Sayad admitted that the media practices witnessed nowadays fall far from academic teachings in faculties, which has not even become the basis for media work. “People who work in the business are selected according to their familial affiliations and the extent of their power in the society, whether they are sons of politicians, famous media figures and so son,” Sayad explained.

Ignoring their educational background or merit, Sayad believes that at the end it all comes down to establishing “an agenda, clearly visible on different TV channels,” which naturally does not reflect any professionalism or ethical standards of journalism.

One particular example that he pointed to was a tendency by some channels to broadcast “leaked videos and recordings” in which all parties were exchanging accusations. Some journalists based entire programs on leaked recordings to serve an unknown agenda, such as Bawaba News editor-in-chief Abdul Reheem Amr’s program “The Black Box.”

The National Council for Human Rights had previously filed a lawsuit to Attorney General Hisham Barakat, against the broadcasting of leaked recordings, condemning “spying on private lives, especially without judicial order.”

“Nobody knows the sources of such recordings, but the journalist present them to the audience as the ultimate truth, without involving the person whose recording are being leaked, with no opposite opinion, taking it to a personal level with absolutely zero professionalism,” Sayad added.

Journalists have repeatedly suggested and called for the establishment of a Charter of Honor for media practionners, but doubt its effectiveness, mainly because the media is not an actual independent body. Channels, newspapers and news websites are owned by businessmen. The state also plays a major role.

Emad Hussein, the editor-in-chief of Al-Shorouq newspaper, explained that private ownership is a source of trouble sometimes. “It definitely affects the editorial policies, but then again to which extent?”

A month ago, a major problem occurred at the newspaper between Hussein and journalist Belal Fadl, over banning the latter’s article from being published, which was believed to be a direct interference from the owners of the newspaper.

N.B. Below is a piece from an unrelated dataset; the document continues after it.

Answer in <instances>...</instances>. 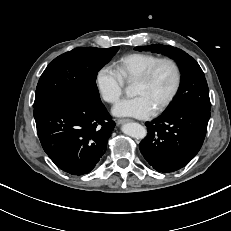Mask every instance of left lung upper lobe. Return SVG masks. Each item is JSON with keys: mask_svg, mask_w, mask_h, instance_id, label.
<instances>
[{"mask_svg": "<svg viewBox=\"0 0 231 231\" xmlns=\"http://www.w3.org/2000/svg\"><path fill=\"white\" fill-rule=\"evenodd\" d=\"M138 51L162 53L174 59L182 73L181 85L175 99L164 112L182 107H197L210 110L209 89L202 69L194 58L181 49L169 45L152 44L136 47Z\"/></svg>", "mask_w": 231, "mask_h": 231, "instance_id": "obj_1", "label": "left lung upper lobe"}]
</instances>
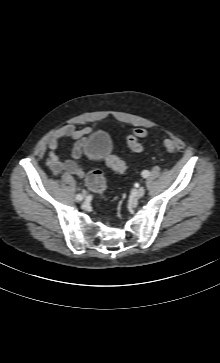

Most journalists believe that media is always being used to serve one party’s motives and even if the political situation stabilizes, the media will still suffer such ethical violations.

Khaled al-Balshy, editor-in-chief of Al-Wady News, admitted that the owner has direct and powerful control of editorial policy. “If we’re seeking variety of content and opinion in media, we should start by having variety of ownership. Considering their jobs, journalists are the people who have the closest insights of what’s happening in the streets, they should be allowed and encouraged to own their business,” Balshy explained.

Despite being an independent institution, the Press Syndicate is partially funded by the state, which makes it partially dependent, according to journalist Yasser Abdul Aziz. Journalists pointed several times during the conference to the need of involving the audience in the process of improving the media system, such as establishing civil organizations in charge of monitoring media performance.

Nonetheless, the problem has a wider perspective and is not limited to suggesting solutions within conferences or discussions among media figures.

Abeer al-Saadi, member of the syndicate, pointed to the problem of the media institution as a whole, saying: “Journalists work in tough conditions starting from the company they work for, which is led by the businessmen who fund it, in addition to the absence of guarantees or protection for them, and arbitrary firing.”

According to Mohamed Galal, researcher at the CIHRS, “this kind of conferences where high profile media figures gather should be about presenting real and practical solutions, not showcasing the issue, in addition to that a real social dialogue should occur involving the audience.

“I’m afraid that media figures will reach a point where they’re only talking to themselves, on second thought … they’re already there,” said Sayad.